Nicht gähnen bitte — Wenn alles „so gäh“ ist
(reload vom 16.05.11)
Bei manchen Ausdrücken im gesprochenen Schweizerdeutsch sind die Gene des ehemaligen Bergvolkes noch deutlich zu spüren. Ein Bergvolk plagte sich dereinst ab an steilen Berghängen und Wiesen. Während im deutschen Flachland ein „steiler Zahn“ unter den Jugendlichen „Halbstarken“ in den Fünfzigern noch ein beliebter Ausdruck für ein hübsches Mädchen war, pflegen die Schweizer heutzutage in Erinnerung an die „steilen Lagen“ noch ein paar andere Ausdrücke für „steil“ zu verwenden:
„So gäh“ hörten wir in einem Gespräch zwischen jungen Zürchern in der S-Bahn, „so gäh“ sei eine Sache gewesen. Nein, sie sprachen gewiss nicht von der letzten Wanderung auf den Pilatus, dem Hausberg von Luzern.
Die Erklärung für diese Wort fand sich dann glücklich im Slangikon
(Quelle: Slangikon)
es gaht zümftig abe, gäch, högerig, schtotzig, schtötzlig, spitzig, zünftig
Nun, bei „zümftig“ und „zünftig“ sind natürlich die alten Zünfte mit im Spiel, die sich althochdeutsch noch mit „m“ schrieben als „Zumft“ (vgl. Wikipedia).
Hingegen „schtotzig“, „schtötzlig“ müssen eindeutig von besagten unbequemen Bergpfaden hergeleitet worden sein. Selbst unser Duden spricht dieses Wort den Alemannen zu:
stọtzig [alemann. stotzig = steil, zu: Stotz[e] = Hügel, Abhang] (bes. südwestd., schweiz.): steil: der Weg war stozig
(Quelle: duden.de)
Doch etwas fehlt in der Erklärung des Dudens, denn nicht der Weg allein war schtozig, schtotzlig oder stozig, sondern auch das letzte Event in Zürich, zumindest im Gespräch meiner S-Bahn Nachbarn. Oder sprachen die eventuell doch vom letzten Kletterwochenende?

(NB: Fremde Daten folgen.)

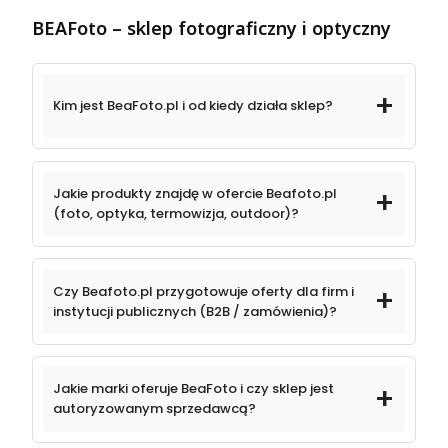
BEAFoto – sklep fotograficzny i optyczny
Kim jest BeaFoto.pl i od kiedy działa sklep?
Jakie produkty znajdę w ofercie Beafoto.pl
(foto, optyka, termowizja, outdoor)?
sprzęt fotograficzny
Czy Beafoto.pl przygotowuje oferty dla firm i
instytucji publicznych (B2B / zamówienia)?
obiektywy
kompleksowe
Jakie marki oferuje BeaFoto i czy sklep jest
fotograficzne
oferty dla firm
instytucji publicznych
autoryzowanym sprzedawcą?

Aber gäh? Es erinnert uns an „gähnen“, dem plötzlichen Maulaufreissen, was wir kaum unterdrücken können, am Ende einer durchtanzten Nacht. Dabei hat dieses Wörtchen, bevor es im Zürcher Slangikon der Jugendsprache auftauchte, schon gewaltige Karriere im Deutschen gemacht, wie ein Auszug aus Grimms Wörterbuch belegt:
1) rasch, von höchster schnelligkeit oder eile, mhd. die vorherschende bed., ahd. z. b. gâheჳ waჳჳer (…)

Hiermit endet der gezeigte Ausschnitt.